To make more realistic my analysis I deleted G1 and G2 because is too close to G3 and school, failures and abseces because I want to predict G3 based on social status. So my prediction will based on other features.

#### DecisionTree

In [None]:
#defining parameters for decision tree regressor
params= { 'max_features':[0.5], #[0.1,0.2,0.3,0.4,0.5],
    'min_samples_split':[0.1], #5,6,7,8, 0.1,0.2
    'min_samples_leaf':[0.1], #2,3,4,5,6,7,8,0.1,0.2,0.3
        }

reg_tree = DecisionTreeRegressor()
gs = GridSearchCV(estimator=reg_tree, param_grid=params, cv=5, n_jobs=-1) #validate model with his parameters
gs.fit(X_train, y_train) #fitting training set

reg_tree = gs.best_estimator_
print(reg_tree) #printing best estimator values

pred_tree = reg_tree.predict (X_test)

#printing scores
dt_score = r2_score(y_test, pred_tree)
dt_mae = mean_absolute_error(y_test, pred_tree)
print('MAE: %.2f' %dt_mae)
print('Score: %.2f' %dt_score)

importances = reg_tree.feature_importances_
indices= np.argsort(importances)[::-1]
# summarize feature importance
for i,v in enumerate(importances):
    print("%d. Feature %s(%.3f)" % (i + 1, X.columns.values[indices[i]], importances[indices[i]]))
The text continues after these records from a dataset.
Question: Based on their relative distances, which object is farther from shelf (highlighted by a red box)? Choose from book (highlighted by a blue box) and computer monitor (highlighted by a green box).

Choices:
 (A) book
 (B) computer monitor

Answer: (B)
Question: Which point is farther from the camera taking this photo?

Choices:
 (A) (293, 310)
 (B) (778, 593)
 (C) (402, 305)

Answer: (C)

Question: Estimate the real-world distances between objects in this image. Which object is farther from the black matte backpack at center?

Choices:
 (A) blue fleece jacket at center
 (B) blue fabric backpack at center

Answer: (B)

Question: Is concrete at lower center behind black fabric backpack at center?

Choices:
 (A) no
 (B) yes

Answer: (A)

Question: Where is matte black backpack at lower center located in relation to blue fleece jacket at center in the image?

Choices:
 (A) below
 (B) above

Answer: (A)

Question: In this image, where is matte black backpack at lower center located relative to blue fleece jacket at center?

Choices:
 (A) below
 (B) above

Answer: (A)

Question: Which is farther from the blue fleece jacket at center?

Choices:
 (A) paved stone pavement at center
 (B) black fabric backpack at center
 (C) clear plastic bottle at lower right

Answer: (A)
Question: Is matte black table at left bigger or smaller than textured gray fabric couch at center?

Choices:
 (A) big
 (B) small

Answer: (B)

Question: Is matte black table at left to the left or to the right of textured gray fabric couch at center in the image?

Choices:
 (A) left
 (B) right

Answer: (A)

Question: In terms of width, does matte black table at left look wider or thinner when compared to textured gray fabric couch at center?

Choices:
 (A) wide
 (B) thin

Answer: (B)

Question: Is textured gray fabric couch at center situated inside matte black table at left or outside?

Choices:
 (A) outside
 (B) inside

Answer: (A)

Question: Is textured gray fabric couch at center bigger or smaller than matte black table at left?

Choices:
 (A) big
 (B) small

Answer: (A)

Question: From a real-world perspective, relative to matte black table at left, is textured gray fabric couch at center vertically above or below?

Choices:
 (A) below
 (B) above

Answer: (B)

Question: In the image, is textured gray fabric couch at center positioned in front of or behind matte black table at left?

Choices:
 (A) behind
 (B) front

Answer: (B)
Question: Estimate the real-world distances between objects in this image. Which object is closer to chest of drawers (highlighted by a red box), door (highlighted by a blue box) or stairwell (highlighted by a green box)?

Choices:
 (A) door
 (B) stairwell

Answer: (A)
#### RandomForest Regressor

In [None]:
params = {'n_estimators':[1000],
        'min_samples_leaf': [4], #2,3,4,5,6,7
        'min_samples_split': [4], #2,3,4,5,6
          'max_features': [0.1,0.2,0.3,0.4,0.5,0.6,0.7,0.8,0.9,1.0]

             }


reg_forest = RandomForestRegressor()
gs = GridSearchCV(reg_forest,params, cv=5, n_jobs=-1) #validation for Random Forest
gs.fit (X_train, y_train)
reg_forest=gs.best_estimator_
print(reg_forest)

pred_forest = reg_forest.predict (X_test)
rf_score = r2_score(y_test, pred_forest) 
rf_mae = mean_absolute_error(y_test, pred_forest)
print('MAE: %.2f' %rf_mae)
print('Score: %.2f' %rf_score)

#features importance
importances = reg_forest.feature_importances_
indices= np.argsort(importances)[::-1]
# summarize feature importance
for i,v in enumerate(importances):
    print("%d. Feature %s(%.3f)" % (i + 1, X.columns.values[indices[i]], importances[indices[i]]))

#### Scaling 

In [None]:
#scaling data
scaler = StandardScaler()
X_train = scaler.fit_transform(X_train) #fitting and transform training data
X_test = scaler.transform(X_test) #transform test data

Now I scaled data because I want to try with SVR

#### SVR

In [None]:
params= {
    'kernel':['rbf'], #linear
    'C':[0.9], #[0.1,0.2,0.3,0.4,0.5,0.6,0.7,0.8,0.9],
    'epsilon':[1.2], #[0.01,0.1,0.2,0.3,0.4,0.5,0.6,0.7,0.8,0.9,1.0,2.0,3.0,1.1,1.2,1.3,1.4],
    'gamma':[0.01], #[0.1,0.2,0.3,0.4,0.5]
        }

reg_svr = SVR()
gs = GridSearchCV(reg_svr,params, cv=5, n_jobs=-1) #validation for Random Forest
gs.fit (X_train, y_train)
reg_svr=gs.best_estimator_
print(reg_svr)

pred_svr = reg_svr.predict (X_test)
svr_score = r2_score(y_test, pred_svr)
svr_mae = mean_absolute_error(y_test, pred_svr)
print('MAE: %.2f' %svr_mae)
print('Score: %.2f' %svr_score)


#importeance only for linear kernel
#importance = reg_svr.coef_
#indices= np.argsort(importance)[::-1]
# summarize feature importance
#for i,v in enumerate(importance):
#    print("%d. Feature %s(%.2f)" % (i+1, X.columns.values[indices[i]], importance[indices[i]]))

##### Best scroring

In [None]:
from tabulate import tabulate
data=[[svr_score, svr_mae],
      [rf_score, rf_mae],
      [dt_score, dt_mae ]]
index = ['SVR','Random Forest Regressor', 'Decision Tree Regressor']
tab = pd.DataFrame(data, index=index, columns=['R2 score', 'MAE']).sort_values('R2 score',ascending = False).round(2)

   

print(tabulate(tab, headers= ['Model', 'R2 score', 'MAE'],tablefmt='fancy_grid'))


#### Important features

In our model the most important and influence feature is higher and age.